Prezydencka wpadka? Po debacie szeryf Portland dementuje, że wspiera Trumpa [VIDEO]

Debata Donald Trump - Joe Biden. / foto: CBS News
REKLAMA

„Nigdy nie wspierałem Donalda Trumpa”- stwierdził szeryf z regionu Portland. Prezydent Donald Trump zapędził się w debacie z Bidenem i oświadczył, że ma poparcie dużej liczby funkcjonariuszy organów ścigania.

Stwierdził, że wspiera go policja na Florydzie, w Teksasie, Ohio. Po czym dorzucił jeszcze Portland, gdzie zaczęły się zamieszki ruchu Black Lives Matter.

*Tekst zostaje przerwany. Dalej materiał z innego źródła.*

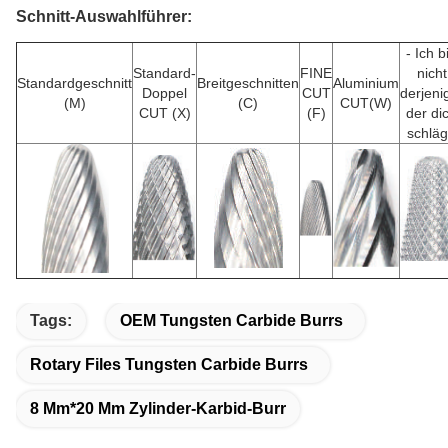
Schnitt-Auswahlführer:
- Ich b
Standard-
FINE
nicht
Standardgeschnitt
Breitgeschnitten
Aluminium
Doppel
CUT
derjeni
(M)
(C)
CUT(W)
CUT (X)
(F)
der di
schläg
Tags:
OEM Tungsten Carbide Burrs
Rotary Files Tungsten Carbide Burrs
8 Mm*20 Mm Zylinder-Karbid-Burr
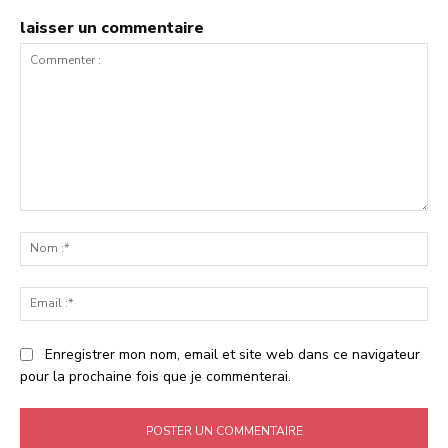
laisser un commentaire
Commenter
:
No
:*
Ema
:*
Enregistrer mon nom, email et site web dans ce navigateur
pour la prochaine fois que je commenterai.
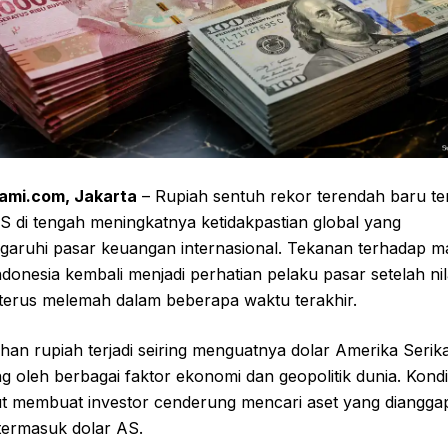
ami.com, Jakarta
– Rupiah sentuh rekor terendah baru t
S di tengah meningkatnya ketidakpastian global yang
aruhi pasar keuangan internasional. Tekanan terhadap m
donesia kembali menjadi perhatian pelaku pasar setelah nil
 terus melemah dalam beberapa waktu terakhir.
an rupiah terjadi seiring menguatnya dolar Amerika Serik
g oleh berbagai faktor ekonomi dan geopolitik dunia. Kondi
ut membuat investor cenderung mencari aset yang dianggap
termasuk dolar AS.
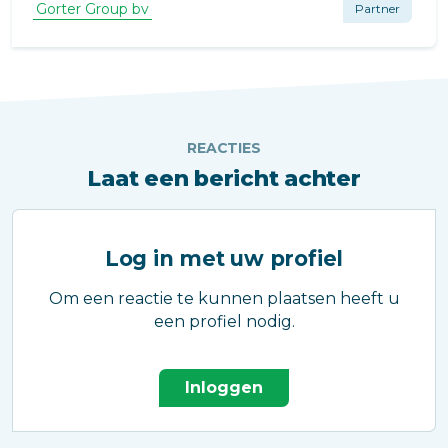
daktoegangsoplossing geleverd.
Gorter Group bv
Partner
REACTIES
Laat een bericht achter
Log in met uw profiel
Om een reactie te kunnen plaatsen heeft u
een profiel nodig.
Inloggen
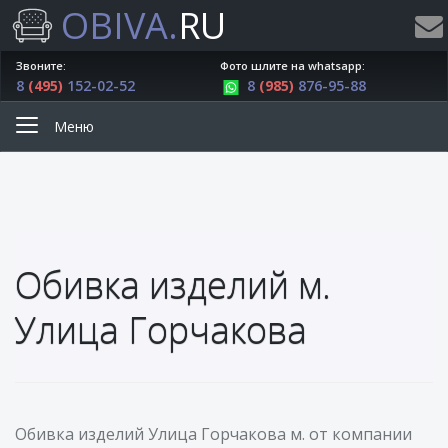
OBIVA.
RU
Звоните:
Фото шлите на whatsapp:
8
(495)
152-02-52
8
(985)
876-95-88
Меню
Обивка изделий м.
Улица Горчакова
Обивка изделий Улица Горчакова м. от компании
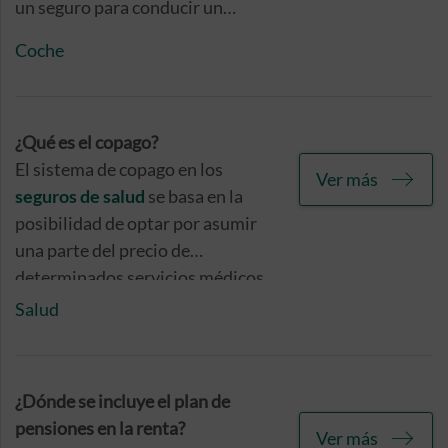
un seguro para conducir un
patinete eléctrico pero sí hay
Coche
ciudades que lo exigen en su
normativa municipal. La DGT
está estudiando implantar esta
medida en todo el territorio.
¿Qué es el copago?
El sistema de copago en los
Ver más
seguros de salud
se basa en la
posibilidad de optar por asumir
una parte del precio de
determinados servicios médicos,
a cambio de una reducción
Salud
considerable en el precio anual
de la prima de tu póliza.
¿Dónde se incluye el plan de
pensiones en la renta?
Ver más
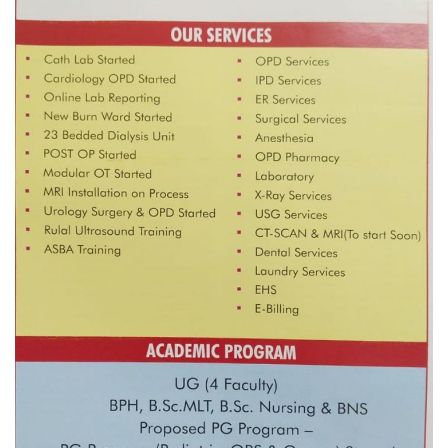
नदी अधिकारका ती कानुनी पाटा, जसले
बनाउँछ नदीलाई संरक्षण हकदार
प्रतिस्पर्धाबिनाको नियुक्ति बदरबारे अन्तरिम
आदेश निक्र्योल गर्न असार ६ मा पेसी
निर्धारित ठाउँमा राजर्षिजनक विश्वविद्यालय
भवन बनाउन उपकुलपतिद्वारा आनाकानी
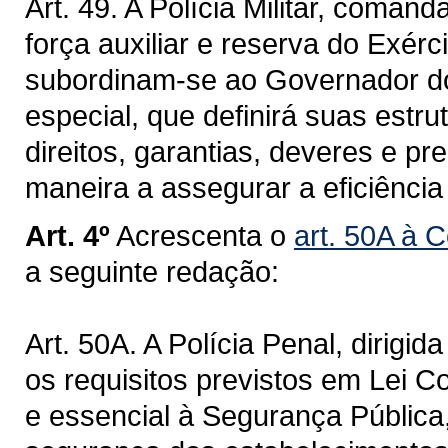
Art. 49. A Polícia Militar, comand
força auxiliar e reserva do Exércit
subordinam-se ao Governador do 
especial, que definirá suas est
direitos, garantias, deveres e pr
maneira a assegurar a eficiência
Art. 4º
Acrescenta o
art. 50A à 
a seguinte redação:
Art. 50A. A Polícia Penal, dirigi
os requisitos previstos em Lei C
e essencial à Segurança Pública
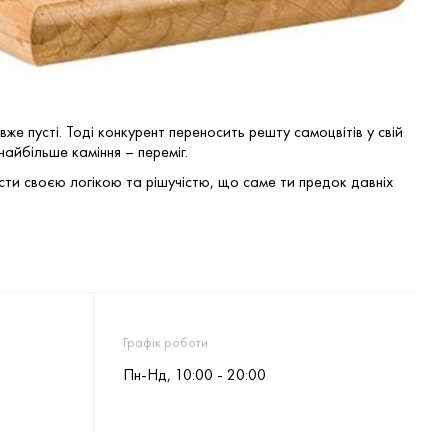
 вже пусті. Тоді конкурент переносить решту самоцвітів у свій
найбільше каміння – переміг.
ти своєю логікою та рішучістю, що саме ти предок давніх
Графік роботи
Пн-Нд, 10:00 - 20:00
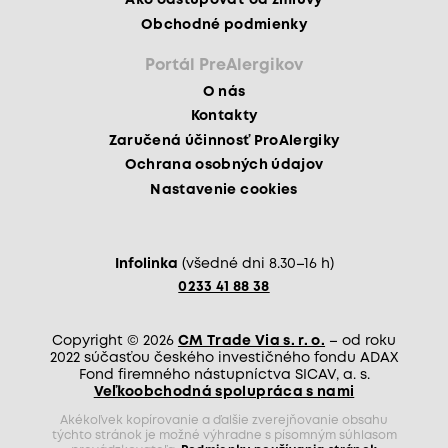
Ako odstupovať od zmluvy
Obchodné podmienky
Portál PreAlergikov
O nás
Kontakty
Zaručená účinnosť ProAlergiky
Ochrana osobných údajov
Nastavenie cookies
Infolinka
(všedné dni 8.30–16 h)
0233 41 88 38
Copyright © 2026
CM Trade Via s. r. o.
– od roku
2022 súčasťou českého investičného fondu ADAX
Fond firemného nástupníctva SICAV, a. s.
Veľkoobchodná spolupráca s nami
Akékoľvek kopírovanie a ďalšie zverejňovanie obsahu
týchto stránok je možné výhradne s písomným súhlasom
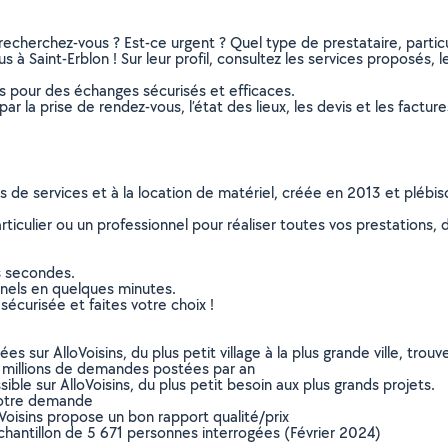
recherchez-vous ? Est-ce urgent ? Quel type de prestataire, particu
 à Saint-Erblon ! Sur leur profil, consultez les services proposés, le
ns pour des échanges sécurisés et efficaces.
r la prise de rendez-vous, l’état des lieux, les devis et les facture
ns de services et à la location de matériel, créée en 2013 et plébi
culier ou un professionnel pour réaliser toutes vos prestations, d
s secondes.
nnels en quelques minutes.
sécurisée et faites votre choix !
sur AlloVoisins, du plus petit village à la plus grande ville, tro
 millions de demandes postées par an
ible sur AlloVoisins, du plus petit besoin aux plus grands projets.
votre demande
oVoisins propose un bon rapport qualité/prix
chantillon de 5 671 personnes interrogées (Février 2024)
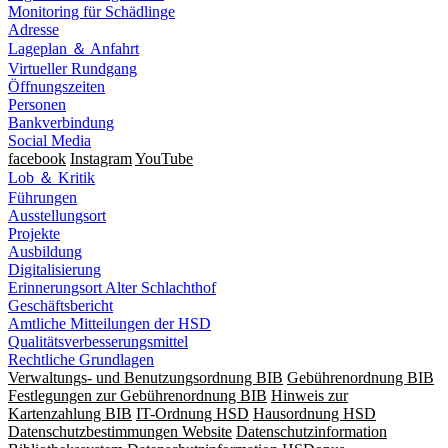
Monitoring für Schädlinge
Adresse
Lageplan ＆ Anfahrt
Virtueller Rundgang
Öffnungszeiten
Personen
Bankverbindung
Social Media
facebook
Instagram
YouTube
Lob ＆ Kritik
Führungen
Ausstellungsort
Projekte
Ausbildung
Digitalisierung
Erinnerungsort Alter Schlachthof
Geschäftsbericht
Amtliche Mitteilungen der HSD
Qualitätsverbesserungsmittel
Rechtliche Grundlagen
Verwaltungs- und Benutzungsordnung BIB
Gebührenordnung BIB
Festlegungen zur Gebührenordnung BIB
Hinweis zur
Kartenzahlung BIB
IT-Ordnung HSD
Hausordnung HSD
Datenschutzbestimmungen Website
Datenschutzinformation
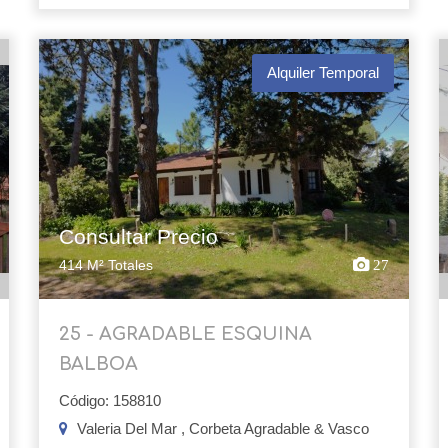
Alquiler Temporal
Consultar Precio
414 M² Totales
27
25 - AGRADABLE ESQUINA
BALBOA
Código: 158810
Valeria Del Mar , Corbeta Agradable & Vasco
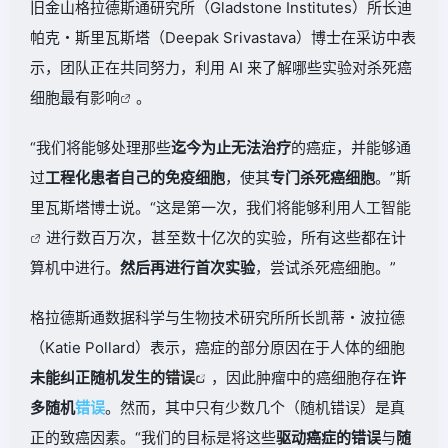
旧金山格拉德斯通研究所（Gladstone Institutes）所长迪
帕克・斯里瓦斯塔（Deepak Srivastava）博士在采访中表
示，团队正在共同努力，利用 AI 来了解哪些实验对杀死癌
细胞最有
影响
。
“我们将能够处理那些
迄今为止无法治疗
的癌症，并能够通
过
工程化患者自己的免疫细胞
，使其
专门杀死癌细胞
。”斯
里瓦斯塔博士说。“这是第一次，我们将能够利用
人工智能
进行数百万次，甚至数十亿次的实验，所有这些都在计
算机中进行。
然后再进行首次实验
，尝试杀死癌细胞。”
格拉德斯通数据科学与生物技术研究所所长凯蒂・波拉德
（Katie Pollard）表示，癌症的部分原因在于人体的细胞
未能纠正随机发生的
错误
，因此肿瘤中的癌细胞存在
许
多
随机
错误
。然而，其中只有少数几个（随机错误）是真
正的致癌因素。“我们的目标是将这些
驱动癌症的错误
与
随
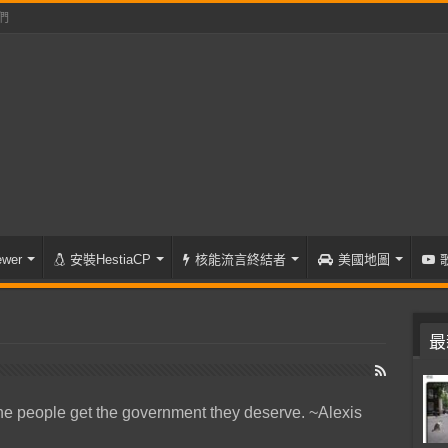
們
wer
安裝HestiaCP
核能流言終結者
美國地圖
最
he people get the government they deserve. ~Alexis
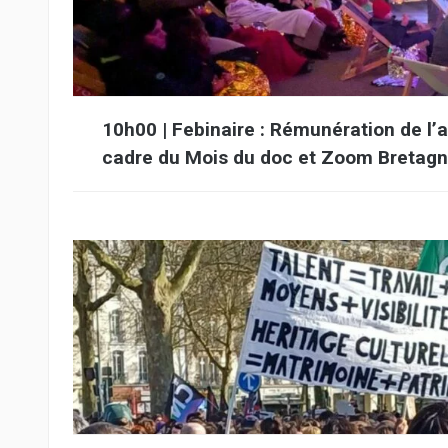
10h00 | Febinaire : Rémunération de 
cadre du Mois du doc et Zoom Bretag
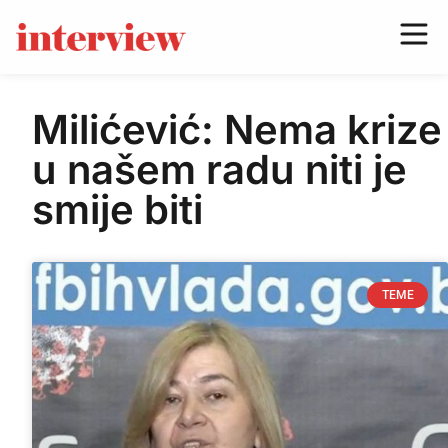
Milićević: Nema krize
u našem radu niti je
smije biti
TEME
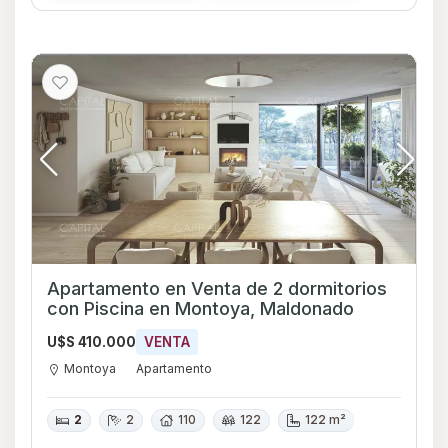
Apartamento en Venta de 2 dormitorios
con Piscina en Montoya, Maldonado
U$S 410.000
VENTA
Montoya
Apartamento
2
2
110
122
122 m²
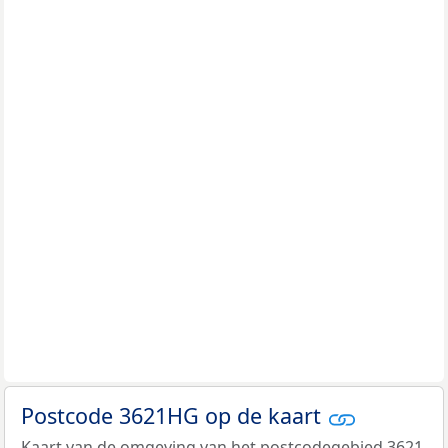
Postcode 3621HG op de kaart
Kaart van de omgeving van het postcodegebied 3621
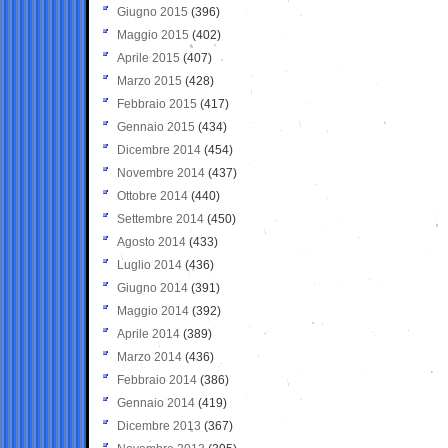
Giugno 2015
(396)
Maggio 2015
(402)
Aprile 2015
(407)
Marzo 2015
(428)
Febbraio 2015
(417)
Gennaio 2015
(434)
Dicembre 2014
(454)
Novembre 2014
(437)
Ottobre 2014
(440)
Settembre 2014
(450)
Agosto 2014
(433)
Luglio 2014
(436)
Giugno 2014
(391)
Maggio 2014
(392)
Aprile 2014
(389)
Marzo 2014
(436)
Febbraio 2014
(386)
Gennaio 2014
(419)
Dicembre 2013
(367)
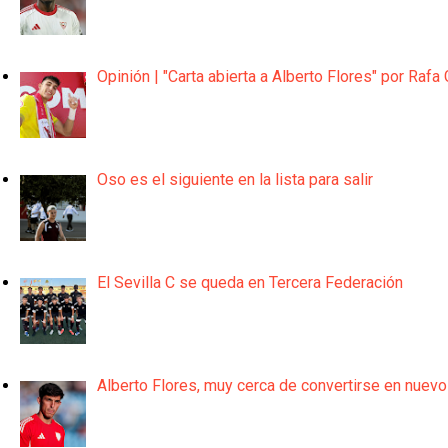
Opinión | "Carta abierta a Alberto Flores" por Rafa 
Oso es el siguiente en la lista para salir
El Sevilla C se queda en Tercera Federación
Alberto Flores, muy cerca de convertirse en nuevo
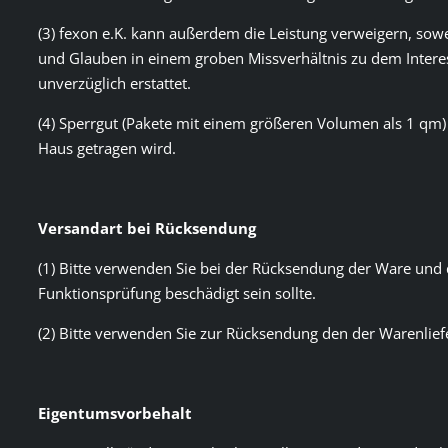
(3) fexon e.K. kann außerdem die Leistung verweigern, sow
und Glauben in einem groben Missverhältnis zu dem Interes
unverzüglich erstattet.
(4) Sperrgut (Pakete mit einem größeren Volumen als 1 qm) w
Haus getragen wird.
Versandart bei Rücksendung
(1) Bitte verwenden Sie bei der Rücksendung der Ware und
Funktionsprüfung beschädigt sein sollte.
(2) Bitte verwenden Sie zur Rücksendung den der Warenliefe
Eigentumsvorbehalt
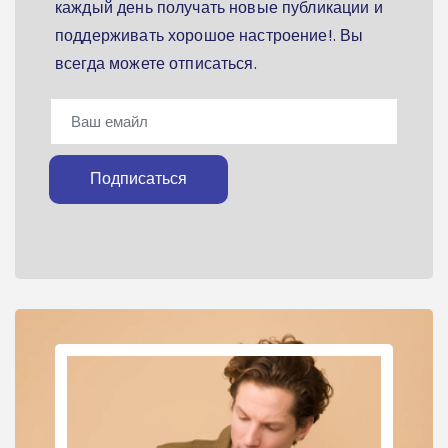
каждый день получать новые публикации и
поддерживать хорошое настроение!. Вы
всегда можете отписаться.
Подписаться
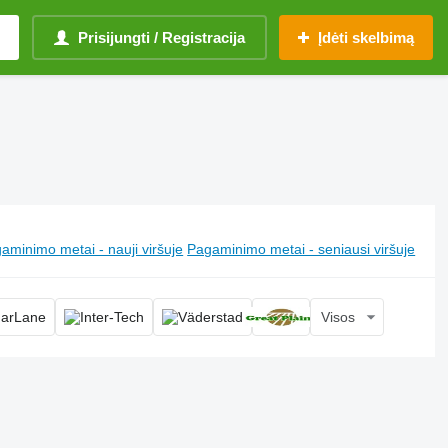
Prisijungti / Registracija
Įdėti skelbimą
aminimo metai - nauji viršuje
Pagaminimo metai - seniausi viršuje
Visos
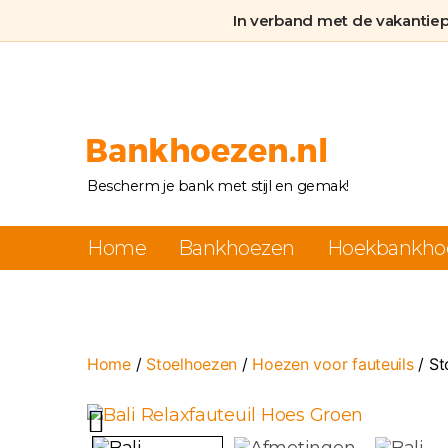
In verband met de vakantie
Bankhoezen.nl
Bescherm je bank met stijl en gemak!
Home
Bankhoezen
Hoekbankho
Home
/
Stoelhoezen
/
Hoezen voor fauteuils
/ St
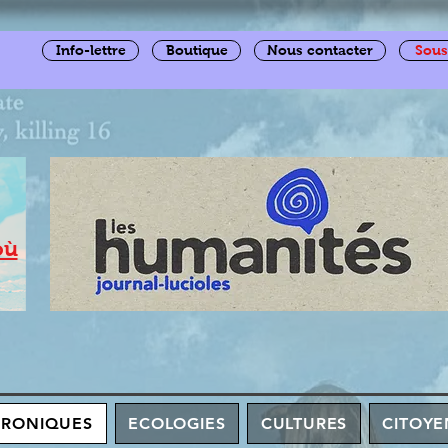
Info-lettre
Boutique
Nous contacter
Sous
où
HRONIQUES
ECOLOGIES
CULTURES
CITOYE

Szeryf z regionu Portland w stanie Oregon, Mike Reese (hrabstwo Multnomah) zareagował dość szybko i na Twitterze stanowczo stanowczo zaprzeczył jakiejkolwiek sympatii dla prezydenta.

Dodał nawet, ze nigdy go nie poprze. Reese rzeczywiście regularnie krytykował sposób, w jaki służby federalne prezydenta radziły sobie z sytuacją w mieście. Reese został szeryfem w 2016 roku, kiedy jego poprzednik odszedł w atmosferze skandali korupcyjnych i seksualnych.

REKLAMA

Trump fatalnie się pomylił, bo ten szeryf podziela akurat Demokratów i jest nawet za pobłażliwością dla nielegalnych imigrantów. Portland miałoby być dla nich miastem-schronieniem.

W 2017 r. odmówił żądaniu prokuratora generalnego Jeffa Sessionsa, by lokalna policja pomagała w egzekwowaniu ścigania nielegalnych migrantów. „Jako szeryf hrabstwa Multnomah osobiście jestem zaangażowany w służenie tej społeczności i obronę wartości równości i integracji” – pisał wtedy na Twitterze.

Szeryf sprzeciwiał się wpuszczeniu do miasta agentów federalnych. Odmówił spotkania z Chadem Wolfem, sekretarzem Departamentu Bezpieczeństwa Wewnętrznego. W lipcu tego roku ostro krytykował agentów federalnych po tym, jak użyli gazu łzawiącego gumowych kul przeciwko protestującym „antyrasistom”.

Nic dziwnego, że szeryf Reese był najwyraźniej zaskoczony wymienieniem go przez Donalda Trumpa jako sojusznika. Sprawę natychmiast nagłośniono. Szeryf skazy się nawet, że „Donald Trump znacznie utrudnił” mu pracę i ironicznie dodaje, że prezydent taką deklaracją poparcia skłócił go tak że z… własną żoną.